Die meisten nach ihrem Befund irreführenden Veröffentlichungen entdeckte Horninger in Beiträgen über öffentliche Institutionen, Kultur, Immobilien sowie Banken/Sparkassen/Versicherungen. Sie sieht in Qualitätszeitungen "den durchschnittlich größten Anteil an irreführenden Veröffentlichungen".

Kennzeichnung als "Promotion" und "PR" widerspreche Mediengesetz

Ein Gutteil der Kennzeichnungen widerspreche weiters dem Mediengesetz, befundet Horninger: "Promotion", "PR" oder "Public Relations" würden häufig verwendet, entsprächen aber "nicht den von Paragraph 26 Mediengesetz vorgeschriebenen Begriffen. Früher waren die Begriffe PR und Public Relations zur Kennzeichnung entgeltlicher Einschaltungen zulässig." Seit einer Novelle aber eben nicht mehr. Horninger sieht in der Novelle einen "wichtigen Schritt zur Professionalisierung der PR-Branche".
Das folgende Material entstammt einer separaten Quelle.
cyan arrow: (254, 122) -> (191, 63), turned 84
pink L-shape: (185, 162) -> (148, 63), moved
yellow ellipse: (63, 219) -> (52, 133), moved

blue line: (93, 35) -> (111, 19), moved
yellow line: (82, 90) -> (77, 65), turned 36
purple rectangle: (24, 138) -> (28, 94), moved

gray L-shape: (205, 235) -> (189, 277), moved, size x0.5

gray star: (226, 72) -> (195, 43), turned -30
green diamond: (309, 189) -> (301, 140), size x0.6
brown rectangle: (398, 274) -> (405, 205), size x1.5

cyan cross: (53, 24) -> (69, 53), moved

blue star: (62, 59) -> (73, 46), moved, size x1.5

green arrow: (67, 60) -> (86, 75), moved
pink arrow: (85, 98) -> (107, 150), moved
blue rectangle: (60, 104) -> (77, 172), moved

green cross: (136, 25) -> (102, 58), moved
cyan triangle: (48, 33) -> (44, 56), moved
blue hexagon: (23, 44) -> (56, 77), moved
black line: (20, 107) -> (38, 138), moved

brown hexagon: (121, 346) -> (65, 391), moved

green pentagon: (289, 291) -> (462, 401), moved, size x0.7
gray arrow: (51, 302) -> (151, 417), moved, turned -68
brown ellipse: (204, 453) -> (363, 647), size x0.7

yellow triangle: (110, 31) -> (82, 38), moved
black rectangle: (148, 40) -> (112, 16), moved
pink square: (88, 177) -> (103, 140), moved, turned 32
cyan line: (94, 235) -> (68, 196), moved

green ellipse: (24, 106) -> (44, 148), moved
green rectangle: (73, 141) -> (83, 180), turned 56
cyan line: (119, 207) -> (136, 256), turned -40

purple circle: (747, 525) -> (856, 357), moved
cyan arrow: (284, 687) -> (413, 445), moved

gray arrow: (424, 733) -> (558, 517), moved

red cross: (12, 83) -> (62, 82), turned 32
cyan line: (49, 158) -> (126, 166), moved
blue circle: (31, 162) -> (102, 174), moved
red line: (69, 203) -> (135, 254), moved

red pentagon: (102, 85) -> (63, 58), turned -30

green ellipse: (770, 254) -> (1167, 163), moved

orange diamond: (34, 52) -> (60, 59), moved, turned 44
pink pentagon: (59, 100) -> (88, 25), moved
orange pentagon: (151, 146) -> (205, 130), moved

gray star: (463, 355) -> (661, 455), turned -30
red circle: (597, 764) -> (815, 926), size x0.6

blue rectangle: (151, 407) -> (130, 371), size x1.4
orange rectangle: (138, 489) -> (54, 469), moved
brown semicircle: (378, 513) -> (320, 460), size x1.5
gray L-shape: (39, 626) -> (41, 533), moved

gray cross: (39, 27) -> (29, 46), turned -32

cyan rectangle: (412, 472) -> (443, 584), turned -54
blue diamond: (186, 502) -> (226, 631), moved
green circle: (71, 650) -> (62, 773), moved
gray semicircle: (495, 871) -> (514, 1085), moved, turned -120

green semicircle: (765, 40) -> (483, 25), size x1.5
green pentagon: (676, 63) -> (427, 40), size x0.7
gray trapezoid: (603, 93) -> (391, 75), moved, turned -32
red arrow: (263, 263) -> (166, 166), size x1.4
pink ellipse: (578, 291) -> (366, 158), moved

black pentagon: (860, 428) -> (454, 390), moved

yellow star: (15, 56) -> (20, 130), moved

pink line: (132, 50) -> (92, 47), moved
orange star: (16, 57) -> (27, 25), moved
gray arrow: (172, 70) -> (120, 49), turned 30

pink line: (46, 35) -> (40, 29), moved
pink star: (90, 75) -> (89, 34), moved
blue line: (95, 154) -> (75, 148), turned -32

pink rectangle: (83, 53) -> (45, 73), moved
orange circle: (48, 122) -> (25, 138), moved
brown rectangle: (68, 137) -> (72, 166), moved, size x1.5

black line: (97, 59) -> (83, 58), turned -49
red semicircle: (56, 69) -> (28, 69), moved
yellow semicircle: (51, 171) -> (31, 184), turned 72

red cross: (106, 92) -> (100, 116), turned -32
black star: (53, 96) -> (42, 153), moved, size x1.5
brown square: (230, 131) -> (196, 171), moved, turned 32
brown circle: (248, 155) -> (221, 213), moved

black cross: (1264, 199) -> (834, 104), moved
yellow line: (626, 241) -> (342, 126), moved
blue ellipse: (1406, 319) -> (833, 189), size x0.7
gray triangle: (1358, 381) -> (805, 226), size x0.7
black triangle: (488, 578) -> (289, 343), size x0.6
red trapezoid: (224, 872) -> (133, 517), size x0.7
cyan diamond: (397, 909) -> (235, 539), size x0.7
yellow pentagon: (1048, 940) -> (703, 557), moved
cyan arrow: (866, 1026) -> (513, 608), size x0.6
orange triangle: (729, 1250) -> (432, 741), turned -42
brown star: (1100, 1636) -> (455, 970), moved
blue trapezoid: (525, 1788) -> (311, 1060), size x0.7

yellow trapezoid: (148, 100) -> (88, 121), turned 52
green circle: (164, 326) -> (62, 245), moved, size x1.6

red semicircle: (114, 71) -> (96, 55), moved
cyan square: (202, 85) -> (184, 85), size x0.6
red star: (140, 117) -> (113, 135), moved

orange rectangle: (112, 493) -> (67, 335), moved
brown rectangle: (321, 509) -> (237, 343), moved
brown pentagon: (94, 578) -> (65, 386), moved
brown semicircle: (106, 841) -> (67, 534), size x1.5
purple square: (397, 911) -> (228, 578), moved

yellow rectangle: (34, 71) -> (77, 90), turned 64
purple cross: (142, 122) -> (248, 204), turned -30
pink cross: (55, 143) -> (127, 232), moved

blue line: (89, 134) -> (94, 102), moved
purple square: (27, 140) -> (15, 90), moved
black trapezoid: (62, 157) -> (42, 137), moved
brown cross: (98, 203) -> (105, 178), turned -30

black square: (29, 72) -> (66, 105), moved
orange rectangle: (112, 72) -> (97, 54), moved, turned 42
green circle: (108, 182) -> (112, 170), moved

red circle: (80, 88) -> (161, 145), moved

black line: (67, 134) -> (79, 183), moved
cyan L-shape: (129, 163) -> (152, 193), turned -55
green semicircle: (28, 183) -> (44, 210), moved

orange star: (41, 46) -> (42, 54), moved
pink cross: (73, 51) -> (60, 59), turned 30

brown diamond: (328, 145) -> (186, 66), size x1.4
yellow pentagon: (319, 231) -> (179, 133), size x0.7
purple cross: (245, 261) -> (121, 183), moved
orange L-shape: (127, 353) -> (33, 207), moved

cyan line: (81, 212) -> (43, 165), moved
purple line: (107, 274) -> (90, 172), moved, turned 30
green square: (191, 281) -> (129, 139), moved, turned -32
"Die Vermischung von entgeltlichen und redaktionellen Inhalten gefährdet die Unabhängigkeit der Medien und damit ihre Glaubwürdigkeit", warnt Horninger: Das könnten weder die Tageszeitungen noch die werbetreibende Wirtschaft wollen: Medien mögen sich "bewusst machen, dass journalistische Unabhängigkeit und Glaubwürdigkeit wesentliche Qualitätsmerkmale sind, die auch in der Argumentation gegenüber Inserenten von Bedeutung sind". Sie sollten "Forderungen von Inserenten nach allzu kreativen Werbeformen selbstbewusster begegnen".

Betreuer der Dissertation ist der langjährige Publizistik-Ordinarius Wolfgang R. Langenbucher, Vorsitzender des PR-Ethikrates. (fid)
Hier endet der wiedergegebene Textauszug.